Отмечали, что самым важным последствием возникновения в Новое время светской сферы было то, что вера в индивидуальное бессмертие – будь то бессмертие души или, что более важно, воскрешение тела – утратила политическую обязывающую силу. Теперь действительно «земное потомство неизбежно должно было снова стать первейшей материей надежды», но это не означает, что случилась секуляризация веры в загробную жизнь или что новое отношение было, в сущности, лишь «новым обличьем тех самых христианских идей, от которых стремились избавиться»[46]. Что случилось на самом деле, так это то, что проблема политики вновь приобрела такое принципиальное значение для человеческого существования, какое она не имела со времен античности, потому что это было несовместимо с сугубо христианским пониманием светского. И для греков, и для римлян, невзирая на все различия, причиной, по которой учреждается политический организм, была человеческая потребность преодолеть конечность людской жизни и мимолетность человеческих деяний. При этом главное для них было даже не в том, что вне политического организма жизнь человека не в безопасности (т. е. не защищена от чужого насилия), а в том, что там она лишена смысла и достоинства, поскольку ни при каких обстоятельствах не может оставить после себя след. Именно по этой причине греческие мыслители прокляли всю сферу частной жизни, «идиотизм» которой был в том, что в ней отсутствовали другие заботы, кроме выживания; и по этой же причине Цицерон был убежден, что, только строя и поддерживая политические сообщества, могут люди в своей добродетели приблизиться к могуществу богов[47]. Другими словами, секуляризация мира вновь выдвинула на передний план ту деятельность, которую Аристотель назвал ἀθανατίζειν, термином, для которого в живых языках нет готового эквивалента. Я потому снова упоминаю это слово, что оно указывает скорее на деятельность «бессмертения», чем на цель – стать бессмертным. Добиваться бессмертия может означать (и, несомненно, означало в ранней Греции) бессмертить себя, совершая славные деяния и добывая бессмертную славу; кроме того, это может означать добавлять в мир человеческих изделий нечто, более долговечное, чем мы сами; а еще это может означать, как в случае философов, проводить жизнь в кругу бессмертных вещей. В любом случае это слово означало деятельность, а не убеждение, и для этой деятельности требовалось некое непреходящее пространство, которое гарантировало бы, что «бессмертение» не будет тщетным[48].
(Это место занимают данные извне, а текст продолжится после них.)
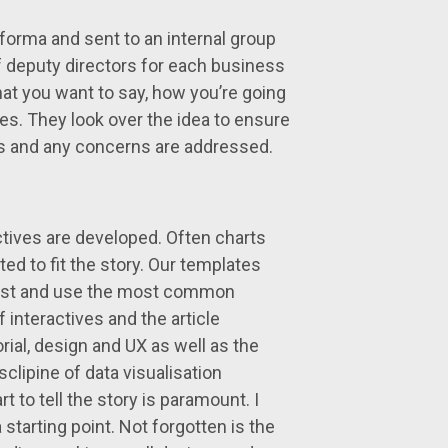
roforma and sent to an internal group
 deputy directors for each business
at you want to say, how you’re going
gles. They look over the idea to ensure
ocus and any concerns are addressed.
actives are developed. Often charts
ed to fit the story. Our templates
past and use the most common
interactives and the article
ial, design and UX as well as the
clipine of data visualisation
 to tell the story is paramount. I
 starting point. Not forgotten is the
Для нас, привыкших видеть источник бессмертия только в произведениях искусства и, возможно, в относительной долговечности великих цивилизаций, может показаться неправдоподобным, чтобы тяга к бессмертию стояла за основанием политических сообществ[49]. Однако греки вполне могли считать куда более естественным именно последнее. Разве Перикл не считал, что не мог бы воздать Афинам большей хвалы, чем сказав, что они больше не нуждаются в «Гомере и прочих из его братии», поскольку благодаря полису афиняне оставят после себя «нетленные памятники» повсюду?[50] Гомер обессмертил человеческие деяния[51], полис же вполне может обойтись без услуг «прочих из его братии», поскольку предоставляет каждому своему гражданину публично-политическое пространство, благодаря которому, как полагали, всем его поступкам будет даровано бессмертие. То, что после смерти Сократа философы становились все более аполитичными; требовали, чтобы их освободили от всех видов политической деятельности; настаивали на том, что они занимаются непрактическим, чисто теоретическим ἀθανατίζειν, – имело не только политические причины, но и философские, однако в числе политических, определенно, был упадок полисной жизни, заставлявший все больше сомневаться в долговечности данного политического организма, не говоря уже о бессмертии.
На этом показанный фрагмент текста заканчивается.